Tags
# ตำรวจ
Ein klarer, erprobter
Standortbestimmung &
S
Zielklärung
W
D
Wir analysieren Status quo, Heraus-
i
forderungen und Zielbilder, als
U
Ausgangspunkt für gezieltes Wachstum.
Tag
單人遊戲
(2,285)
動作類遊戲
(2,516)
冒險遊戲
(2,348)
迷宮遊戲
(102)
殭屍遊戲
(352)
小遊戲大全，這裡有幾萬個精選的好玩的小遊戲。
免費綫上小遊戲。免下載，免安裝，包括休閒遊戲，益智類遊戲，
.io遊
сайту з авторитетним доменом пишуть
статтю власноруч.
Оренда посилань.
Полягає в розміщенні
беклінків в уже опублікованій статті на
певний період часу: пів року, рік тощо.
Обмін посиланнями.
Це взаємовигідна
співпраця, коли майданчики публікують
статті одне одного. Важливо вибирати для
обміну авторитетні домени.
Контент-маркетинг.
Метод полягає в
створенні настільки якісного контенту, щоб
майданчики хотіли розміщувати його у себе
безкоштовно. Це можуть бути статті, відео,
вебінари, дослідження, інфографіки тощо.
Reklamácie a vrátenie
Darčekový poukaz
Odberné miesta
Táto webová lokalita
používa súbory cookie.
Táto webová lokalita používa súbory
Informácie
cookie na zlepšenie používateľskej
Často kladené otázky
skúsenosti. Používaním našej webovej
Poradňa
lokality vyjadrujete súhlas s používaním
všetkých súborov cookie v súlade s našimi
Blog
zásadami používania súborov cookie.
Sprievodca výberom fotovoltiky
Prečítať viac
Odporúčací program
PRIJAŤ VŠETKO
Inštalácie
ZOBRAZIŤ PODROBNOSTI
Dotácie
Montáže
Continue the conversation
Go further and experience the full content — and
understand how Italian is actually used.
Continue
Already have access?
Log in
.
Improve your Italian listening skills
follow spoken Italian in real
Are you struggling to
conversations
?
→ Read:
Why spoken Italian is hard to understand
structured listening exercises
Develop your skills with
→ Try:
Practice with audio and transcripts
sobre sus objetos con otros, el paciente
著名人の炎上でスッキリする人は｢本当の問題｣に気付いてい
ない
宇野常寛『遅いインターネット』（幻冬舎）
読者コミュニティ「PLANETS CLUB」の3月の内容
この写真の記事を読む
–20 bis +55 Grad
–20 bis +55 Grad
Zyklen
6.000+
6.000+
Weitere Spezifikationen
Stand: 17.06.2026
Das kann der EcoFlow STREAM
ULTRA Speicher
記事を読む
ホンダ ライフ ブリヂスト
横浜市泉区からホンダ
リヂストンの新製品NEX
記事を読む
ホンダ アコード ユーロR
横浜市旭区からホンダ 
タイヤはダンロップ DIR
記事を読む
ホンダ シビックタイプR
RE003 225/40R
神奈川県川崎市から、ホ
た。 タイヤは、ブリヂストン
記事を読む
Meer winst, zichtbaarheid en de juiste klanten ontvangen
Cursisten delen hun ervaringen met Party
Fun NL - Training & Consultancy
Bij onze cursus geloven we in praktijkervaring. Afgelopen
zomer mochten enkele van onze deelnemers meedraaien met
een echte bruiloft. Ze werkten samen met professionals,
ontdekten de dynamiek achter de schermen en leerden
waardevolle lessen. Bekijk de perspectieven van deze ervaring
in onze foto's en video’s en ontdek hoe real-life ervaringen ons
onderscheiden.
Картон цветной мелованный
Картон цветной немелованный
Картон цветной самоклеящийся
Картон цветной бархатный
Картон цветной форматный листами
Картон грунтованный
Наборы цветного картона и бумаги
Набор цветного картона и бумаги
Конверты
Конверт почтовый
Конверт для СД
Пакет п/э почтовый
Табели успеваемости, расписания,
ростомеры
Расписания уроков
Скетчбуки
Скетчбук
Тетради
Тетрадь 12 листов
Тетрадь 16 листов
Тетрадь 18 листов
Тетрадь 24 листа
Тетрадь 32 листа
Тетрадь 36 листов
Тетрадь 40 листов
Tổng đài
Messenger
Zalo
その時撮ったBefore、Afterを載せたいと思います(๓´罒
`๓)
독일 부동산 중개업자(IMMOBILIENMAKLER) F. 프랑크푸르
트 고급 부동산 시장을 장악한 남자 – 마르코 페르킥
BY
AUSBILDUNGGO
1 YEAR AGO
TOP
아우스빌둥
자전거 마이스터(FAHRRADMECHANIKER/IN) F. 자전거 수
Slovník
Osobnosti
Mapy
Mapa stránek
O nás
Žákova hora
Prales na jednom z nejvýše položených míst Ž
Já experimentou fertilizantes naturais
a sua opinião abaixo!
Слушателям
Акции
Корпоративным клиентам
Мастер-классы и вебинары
--*--
__TASK STATEMENT__:
Please copy each line of the records above in which the word "webová" can be found.

__RESPONSE TO THE EXERCISE__:
Táto webová lokalita
Táto webová lokalita používa súbory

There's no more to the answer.